PARIS, 19 novembre 2015 (AFP) – Les élus du comité central d’entreprise d’Air France ont voté jeudi « à l’unanimité » pour le lancement d’une expertise portant sur la stratégie de la compagnie en matière industrielle et d’emploi, a-t-on appris de sources syndicales.

La direction a également annoncé jeudi « 900 millions d’euros d’investissements en 2016 », a indiqué à l’AFP Jérôme Beaurain, délégué SUD.

La compagnie va notamment investir dans le numérique, la maintenance, la modernisation des cabines long-courrier, a précisé une source proche d’Air France.

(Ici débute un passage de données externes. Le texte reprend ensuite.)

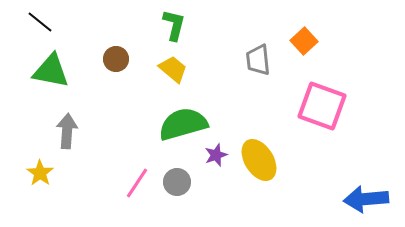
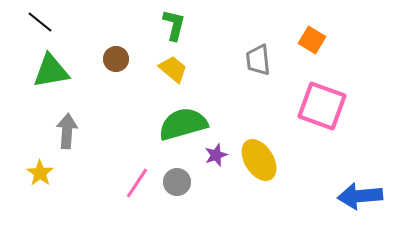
orange square: moved 8 px right, 1 px up; rotated 16 degrees counterclockwise
green triangle: rotated 21 degrees counterclockwise
blue arrow: moved 6 px left, 3 px up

L’expertise confiée au cabinet Secafi « a été votée à l’unanimité des élus » présents, dans le cadre de la procédure du droit d’alerte engagée en octobre, a indiqué à l’AFP Didier Fauverte, secrétaire (CGT) du CCE. L’information a été confirmée par la CFDT.

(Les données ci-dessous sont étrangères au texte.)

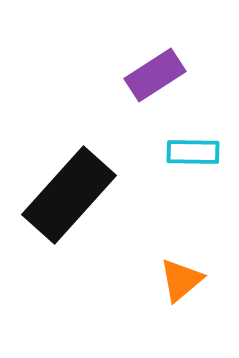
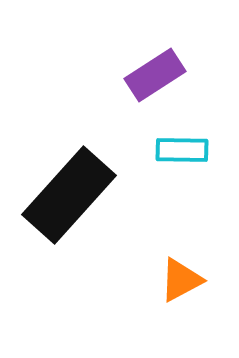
cyan rectangle: moved 11 px left, 2 px up
orange triangle: rotated 12 degrees clockwise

Faute d’accord avec les syndicats de navigants sur une nouvelle hausse de productivité, la direction a opté pour un « plan B » entraînant un millier de postes supprimés en 2016. Elle espère revenir en 2017 au plan initial de développement, « Perform 2020 », à condition de parvenir à un accord d’ici février.

Sur deux ans, la restructuration prévoit une réduction de 10% de l’offre long-courrier et la suppression de 3.000 postes, avec des licenciements probables.

L’expertise porte sur la mise en oeuvre de Perform, « selon la signature ou pas des accords » avec les syndicats, a résumé Didier Fauverte.

La direction sera amenée à préciser ses arguments pour chaque scénario (plan A et plan B), mais aussi ses « projets de réorganisation et de productivité », notamment dans les escales, ou encore l’évolution de la sous-traitance, a-t-il expliqué.

Le plan B « ne permettra pas d’apporter le renforcement de compétitivité dont Air France a besoin pour résister sereinement à la concurrence et pouvoir investir et se développer », au contraire, il va « renforcer la spirale de récession dans laquelle s’est engagée l’entreprise », redoutent les élus du CCE dans une délibération consultée par l’AFP.

Le rapport du cabinet d’experts sera transmis au « conseil d’administration à la session du mois de janvier », selon ce texte.

Le CCE se réunira à nouveau le 4 décembre, deux jours après le procès de cinq salariés d’Air France suspectés d’avoir commis des violences début octobre au siège de la compagnie. Quatre d’entre eux ont déjà été licenciés pour « faute lourde ».

Une journée de mobilisation, prévue initialement jeudi, a été annulée en raison des attentats de Paris et Saint-Denis. La CGT et FO notamment ont maintenu des appels à la grève au sol, sans entraîner de perturbations.